In the first volume, Morris's strength lay in his interpretation of Roosevelt's personal characteristics and how the course of his life seemed the inevitable consequence thereof. In this volume, that theme is continued, although Roosevelt's academic-side is stressed less and his political genius is made manifest through the complicated and overlapping nature of his policy initiatives, his international and domestic legislative wrangling and his management of his public image. I can see that this volume might be less interesting than the first for those without an interest in the workings of politics. There is a lot of legalism and arcane political workings covered in intricate detail in the text; the finer points of order in the Republican national convention's nominating process, committee mumbo jumbo and procedural dicta. Overriding a lot of this discussion however is a continuing discussion of Roosevelt's boldness. He literally smashes through red tape, makes unaffected and unselfconscious decisions and comments, gets his hands dirty and sticks by his principles in ways that would make most modern politicians scoff. I recall in an interview Morris once said that a man like Roosevelt wouldn't have a hope of winning the presidency. Indeed the modern presidency seems to go to the person with the least air of uniqueness, the most bland Americanism, and the least obtrusive personal and professional characteristics. Boldness of the type we see in Roosevelt the assemblyman, Roosevelt the governor, Roosevelt the scholar, Roosevelt the president is often looked at as a liability in the age of personal image consultants and media directors.
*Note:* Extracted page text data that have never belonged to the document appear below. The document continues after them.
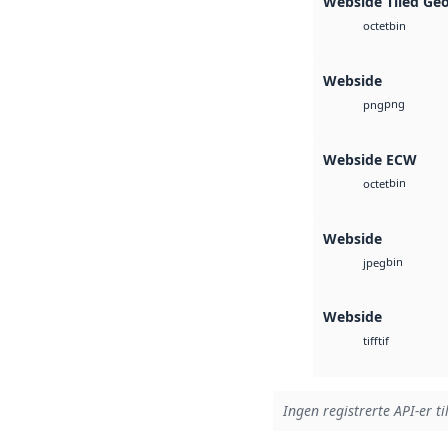
Webside Tiled Ge
bin
octet
Webside
png
png
Webside ECW
bin
octet
Webside
bin
jpeg
Webside
tif
tiff
Ingen registrerte API-er ti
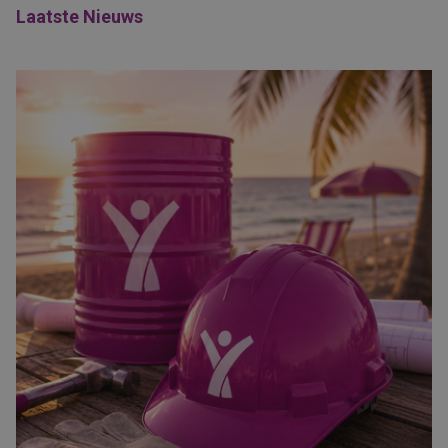
Laatste Nieuws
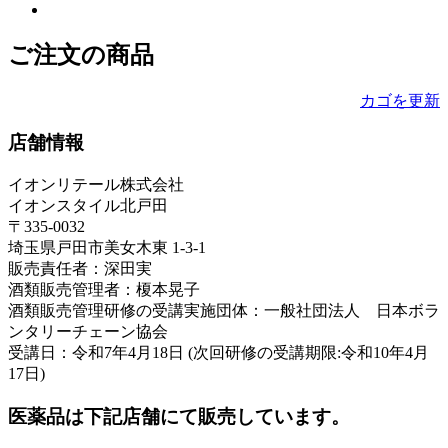
ご注文の商品
カゴを更新
店舗情報
イオンリテール株式会社
イオンスタイル北戸田
〒335-0032
埼玉県戸田市美女木東 1-3-1
販売責任者：深田実
酒類販売管理者：榎本晃子
酒類販売管理研修の受講実施団体：一般社団法人 日本ボラ
ンタリーチェーン協会
受講日：令和7年4月18日 (次回研修の受講期限:令和10年4月
17日)
医薬品は下記店舗にて販売しています。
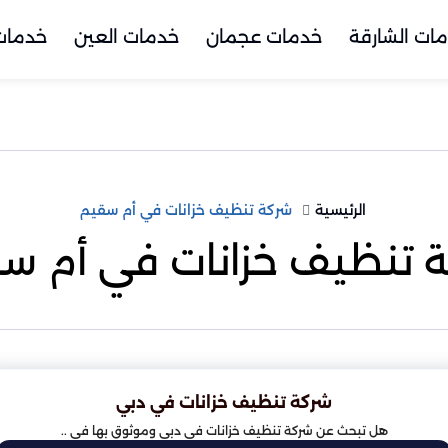
ات الشارقة
خدمات عجمان
خدمات العين
خدمات 
الرئيسية
شركة تنظيف خزانات في أم سقيم
 تنظيف خزانات في أم س
شركة تنظيف خزانات في دبي
هل تبحث عن شركة تنظيف خزانات في دبي وموثوق بها في ..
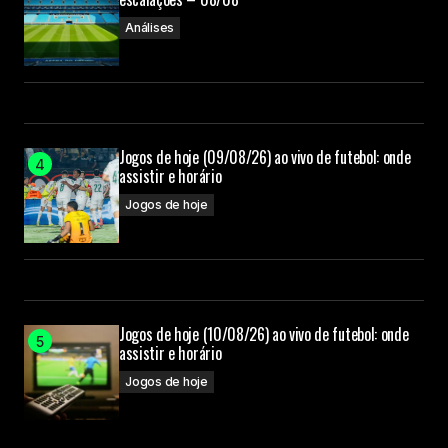
Análises
Jogos de hoje (09/08/26) ao vivo de futebol: onde
assistir e horário
Jogos de hoje
Jogos de hoje (10/08/26) ao vivo de futebol: onde
assistir e horário
Jogos de hoje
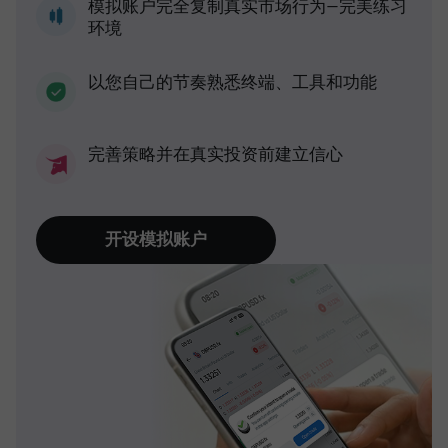
模拟账户完全复制真实市场行为—完美练习
环境
以您自己的节奏熟悉终端、工具和功能
完善策略并在真实投资前建立信心
开设模拟账户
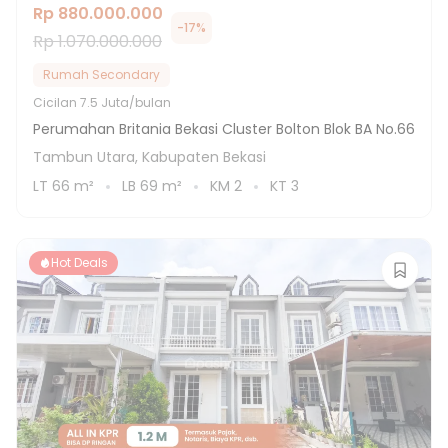
Rp 880.000.000
-
17
%
Rp 1.070.000.000
Rumah Secondary
Cicilan
7.5 Juta/bulan
Perumahan Britania Bekasi Cluster Bolton Blok BA No.66
Tambun Utara, Kabupaten Bekasi
LT
66
m²
LB
69
m²
KM
2
KT
3
Hot Deals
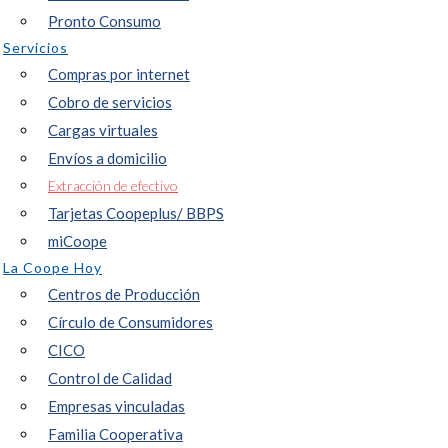
Pronto Consumo
Servicios
Compras por internet
Cobro de servicios
Cargas virtuales
Envíos a domicilio
Extracción de efectivo
Tarjetas Coopeplus/ BBPS
miCoope
La Coope Hoy
Centros de Producción
Círculo de Consumidores
CICO
Control de Calidad
Empresas vinculadas
Familia Cooperativa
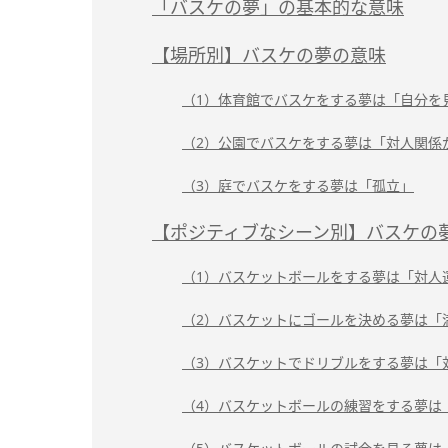
「バスケの夢」の基本的な意味
【場所別】バスケの夢の意味
（1）体育館でバスケをする夢は「自分を
（2）公園でバスケをする夢は「対人関係
（3）庭でバスケをする夢は「孤立」
【ポジティブなシーン別】バスケの
（1）バスケットボールをする夢は「対人
（2）バスケットにゴールを決める夢は「
（3）バスケットでドリブルをする夢は「
（4）バスケットボールの練習をする夢は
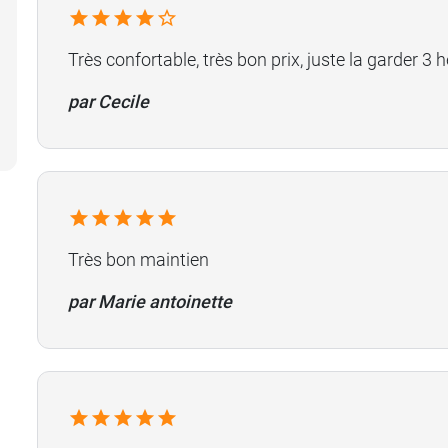
Très confortable, très bon prix, juste la garder 3 h
par Cecile
Très bon maintien
par Marie antoinette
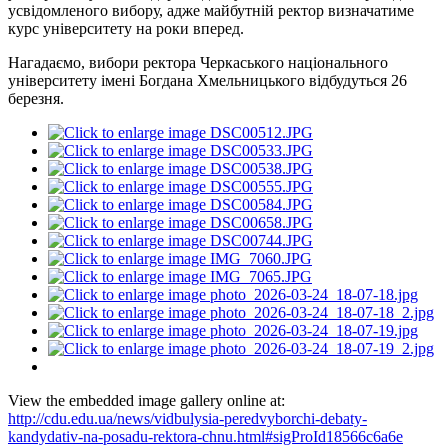
усвідомленого вибору, адже майбутній ректор визначатиме
курс університету на роки вперед.
Нагадаємо, вибори ректора Черкаського національного
університету імені Богдана Хмельницького відбудуться 26
березня.
View the embedded image gallery online at:
http://cdu.edu.ua/news/vidbulysia-peredvyborchi-debaty-
kandydativ-na-posadu-rektora-chnu.html#sigProId18566c6a6e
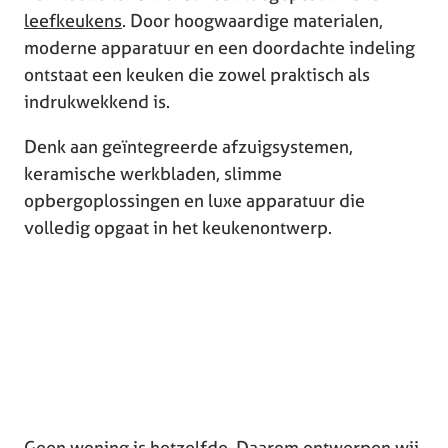
leefkeukens
. Door hoogwaardige materialen,
moderne apparatuur en een doordachte indeling
ontstaat een keuken die zowel praktisch als
indrukwekkend is.
Denk aan geïntegreerde afzuigsystemen,
keramische werkbladen, slimme
opbergoplossingen en luxe apparatuur die
volledig opgaat in het keukenontwerp.
Geen woning is hetzelfde. Daarom ontwerpen wij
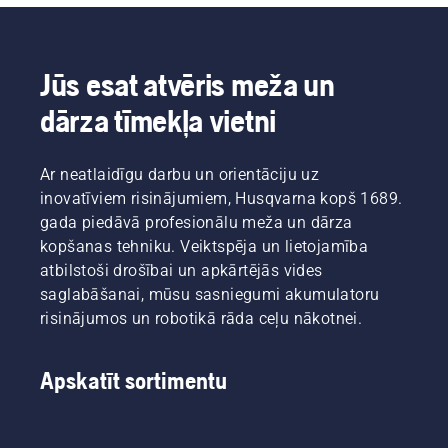
Jūs esat atvēris meža un
dārza tīmekļa vietni
Ar neatlaidīgu darbu un orientāciju uz
inovatīviem risinājumiem, Husqvarna kopš 1689.
gada piedāvā profesionālu meža un dārza
kopšanas tehniku. Veiktspēja un lietojamība
atbilstoši drošībai un apkārtējās vides
saglabāšanai, mūsu sasniegumi akumulatoru
risinājumos un robotikā rāda ceļu nākotnei.
Apskatīt sortimentu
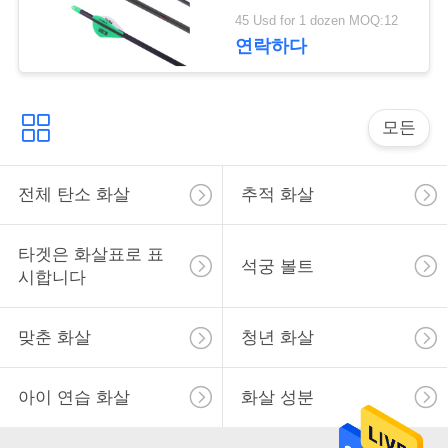
사
45 Usd for 1 dozen MOQ:12
연락하다
이
트
맵
모든
전체 탄소 화살
추적 화살
개
인
타겟은 화살표로 표
석궁 볼트
정
시합니다
보
맞춘 화살
청년 화살
보
호
아이 연습 화살
화살 성분
정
Anyhow, Morris paints a picture of Roosevelt undaunted, in fact thriving, by the great weight of responsibilities thrust upon him by the death of William McKinley. In fact, the narrative suggests that the more pressure he was under, the greater and loftier the accomplishments he managed to achieve. This Roosevelt is tempered. Haughty, moralistic, and disdainful of those with weaker constitution and principle, you can forgive him because of the fastidiousness with which he sticks to his own ethical code. In short, it is the image of a saint, irreproachable even in his more questionable decisions because of the fervor with which he made them. Rightly accused of having a lust for power by his critics, he nevertheless was an ardent believer in the majoritarian process. In correspondence dug up by Morris and in his annual addresses to Congress he professes that the concentration of power in the hands of the few is the best means to hold people accountable for their actions. An interesting philosophy, and one that seems pertinent in the current age of large government and sprawling bureaucracy where politicians find it all to easy to blame this or that committee or this or that agency for governmental failure or shortcomings. Rising above everything else is a sense of political mastery unheard of in his age, and probably unheard of since his age. I dare say after reading Morris's account that a more able politician, with a more developed sense of timing, prescience, crowd control, maneuvering, coalition building and frankly, at times, cold, calculating ruthlessness has not existed in American politics before or since. And he was adored during his time whilst being reviled by his enemies probably more so than any other president. He won his own election with the greatest majorities ever seen in American presidential politics to that time and there were unprecedented calls for a third Rooseveltian term. And in spite of that lust for power and the joy he had in the exercise of it, like Cincinnatus and Washington before him, he walked away from it.

Morris's complete life of Roosevelt is inspiring, engaging and thought-provoking. It has certainly done much to elevate TR from the vagaries of American mythology in my mind to the forefront of the most able-bodied, effective and interesting human beings in world history in my mind.